El 9 de octubre de 1916 Franz Kafka escribía a Felice Bauer: “No hay que empujar a los niños a lo que les resulta completamente incomprensible. No hay que olvidar que incluso esto puede conseguir a veces muy buenos efectos, pero son totalmente imprevisibles. Lo que me mueve a recordar a un profesor que durante la lectura de la Ilíada solía decir: ‘Es una verdadera lástima tener que leer esto con vosotros. No podéis entenderlo, incluso si creéis que lo entendéis no lo entendéis en absoluto. Hay que tener mucha experiencia antes de entender siquiera un poco’. Estas observaciones (aquel hombre se había apuntado a ese tono) me produjeron entonces, a mí, que era un chico frío, más impresión que la Ilíada y la Odisea juntas. Quizá una impresión demasiado humillante, pero al menos sustancial”.
Kafka leyó la Ilíada en las clases de griego de los cursos quinto y sexto del instituto. En el quinto curso, su profesor fue Josef Kohm; en el sexto, Gustav Adolf Lindner. No sabemos con certeza cuál de los dos “se apuntó a ese tono” y empleó esa humillante condescendencia con sus alumnos.
Por mi parte, recuerdo muy vivamente, siendo todavía adolescente y ya lector aficionado, lo mucho que me indignaba, en conversaciones con adultos, que me disuadieran de leer según qué libros con el argumento de que no los iba a entender o –peor aún– que para disfrutarlos se necesitaba haber alcanzado una madurez que yo no tenía.
La cuestión nunca ha dejado de interesarme, y debo admitir que, como Kafka, no tengo una opinión concluyente al respecto. Bien está no “empujar” a los niños –¡ni a los adultos!– a lo que les resulta “completamente incomprensible”. Pero me pregunto si además hay que preservarlos de eso mismo, si hay que protegerlos, por así decirlo, de aquello que juzgamos que no son capaces de entender.
Luego uno lee las memorias de Elias Canetti y se lleva las manos a la cabeza al enterarse de que, con menos de diez años, leía con su madre a Schiller en alemán y a Shakespeare en inglés.
Cómo no convenir que ciertas lecturas reclaman un determinado grado de madurez (como otras muchas, ay, de inmadurez)
Por no traer aquí cuanto decía Santiago Alba en Leer con niños (2007), donde cuenta que su rutina familiar comprendía la lectura en voz alta, a sus hijos todavía niños, no solo de clásicos como Homero, Cervantes y Stevenson, sino de autores tan peliagudos para los oídos infantiles como Dostoievski, Joyce y Canetti.

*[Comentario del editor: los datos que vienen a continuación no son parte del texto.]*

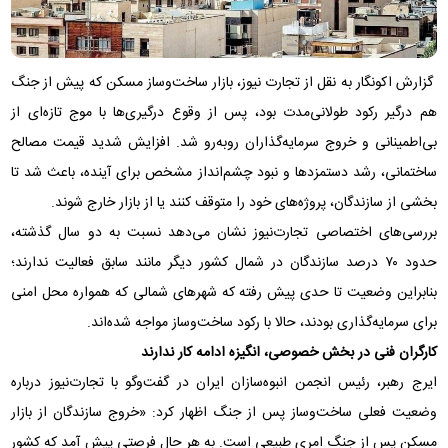
گزارش اکونگار به نقل از تجارت نیوز، بازار ساخت‌وساز مسکن که پیش از جنگ
هم درگیر رکود طولانی‌مدت بود، پس از وقوع درگیری‌ها با موج تازه‌ای از
بی‌اطمینانی و خروج سرمایه‌گذاران روبه‌رو شد. افزایش شدید قیمت مصالح
ساختمانی، رشد دستمزدها و نبود چشم‌انداز مشخص برای آینده، باعث شد تا
بخشی از سازندگان، پروژه‌های خود را متوقف کنند یا از بازار خارج شوند.
بررسی‌های اختصاصی تجارت‌نیوز نشان می‌دهد نسبت به دو سال گذشته،
حدود ۷۰ درصد سازندگان در شمال کشور دیگر مانند سابق فعالیت ندارند؛
بنابراین وضعیت تا حدی پیش رفته که شهرهای شمالی که همواره محل امنی
برای سرمایه‌گذاری بودند، حالا با رکود ساخت‌وساز مواجه شده‌اند.
کارگران فنی در بخش خصوصی، انگیزه ادامه کار ندارند
ایرج رهبر، رئیس انجمن انبوه‌سازان ایران در گفت‌وگو با تجارت‌نیوز درباره
وضعیت فعلی ساخت‌وساز پس از جنگ اظهار کرد: «خروج سازندگان از بازار
مسکن پس از جنگ امری طبیعی است. به هر حال فرصتی پیش آمد که کشور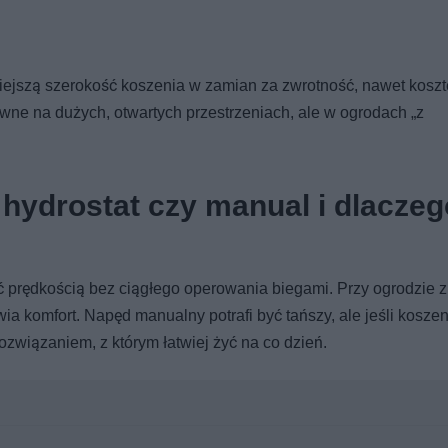
niejszą szerokość koszenia w zamian za zwrotność, nawet kosz
wne na dużych, otwartych przestrzeniach, ale w ogrodach „z
 hydrostat czy manual i dlaczeg
ać prędkością bez ciągłego operowania biegami. Przy ogrodzie 
ia komfort. Napęd manualny potrafi być tańszy, ale jeśli kosze
rozwiązaniem, z którym łatwiej żyć na co dzień.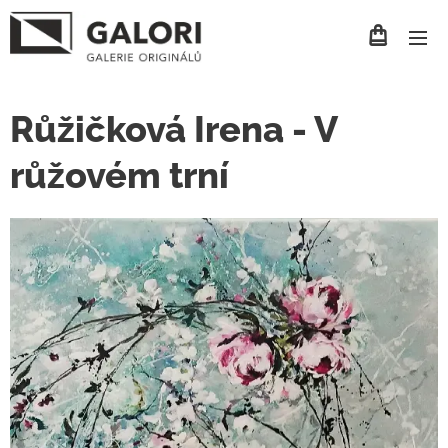
Růžičková Irena - V
růžovém trní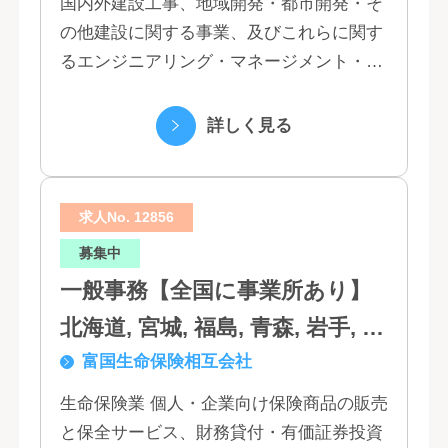
国内外建設工事、地域開発・都市開発・そ
の他建設に関する事業、及びこれらに関す
るエンジニアリング・マネージメント・コ
ンサルティング業務の受託、不動産事業 ほ
か 私たちは、創業１３０年の歴史の中で培
詳しく見る
われた...
求人No. 12856
募集中
一般事務【全国に事業所あり】
北海道, 宮城, 福島, 青森, 岩手, 秋
富国生命保険相互会社
田, 山形, 東京, 神奈川, 千葉, 埼
玉, 茨城, 栃木, 群馬, 新潟, 石川,
生命保険業 個人・企業向け保険商品の販売
と保全サービス、財務貸付・有価証券投資
富山, 福井, 長野, 山梨, 愛知, 静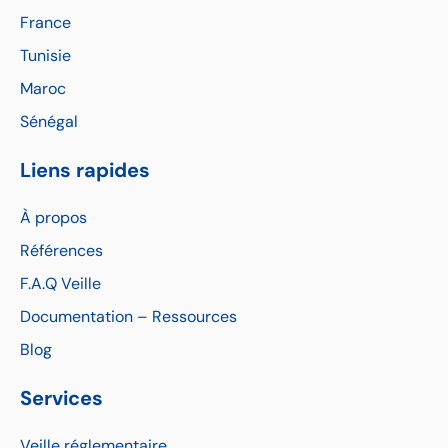
France
Tunisie
Maroc
Sénégal
Liens rapides
À propos
Références
F.A.Q Veille
Documentation – Ressources
Blog
Services
Veille réglementaire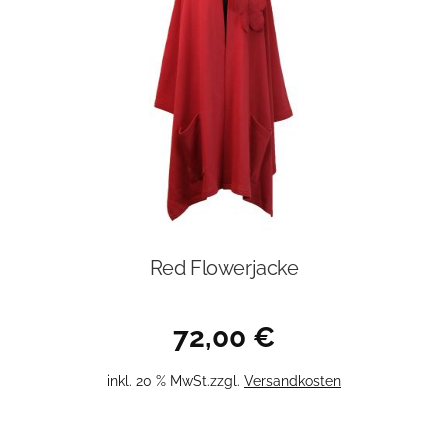
Red Flowerjacke
72,00
€
inkl. 20 % MwSt.
zzgl.
Versandkosten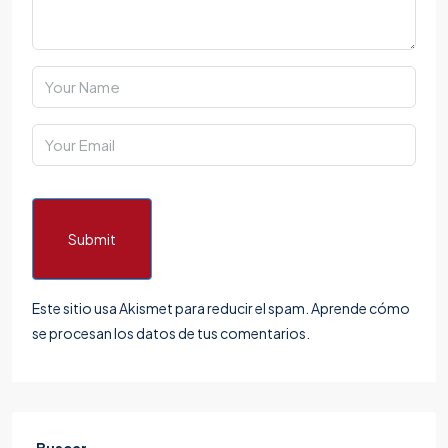
Submit
Este sitio usa Akismet para reducir el spam.
Aprende cómo
se procesan los datos de tus comentarios.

Buena parte de la literatura infantil peca de emplear lo que Ferlosio –en su soberbio prólogo al Pinocho de Collodi– llamaba “lenguajes adaptados”, entre los que incluía ese modo que tienen tantos adultos de dirigirse a los niños imitando su manera de hablar, de tal manera que lo que los niños oyen es un pastiche resultante de la “imitación de una imitación”.
Más educativo parece –y, como dice Kafka, “puede conseguir a veces muy buenos efectos”– enfrentar a los niños a la dificultad del lenguaje adulto, familiarizándolos con la incomprensión y estimulándolos a vencerla.
No solo eso: familiarizándolos también –como tan a menudo hace la poesía con los adultos– con el enigma que se resiste, con la penumbra y no solo la complejidad, con el sentido musical de la lengua, con los senderos de la intuición y del presentimiento.
Dicho lo cual, cómo no convenir que ciertas lecturas reclaman un determinado grado de madurez (como otras muchas, ay, de inmadurez). Yo mismo me recuerdo disuadiendo a lectores más jóvenes de leer según qué libros a una edad en que difícilmente sabrían apreciarlos.
Y si bien es cierto que el fracaso en el empeño por leer un libro que excede nuestros alcances intelectivos o morales puede determinar un crecimiento, también puede derivar en rechazo, espanto o resentimiento, y terminar siendo un factor disuasorio de seguir leyendo.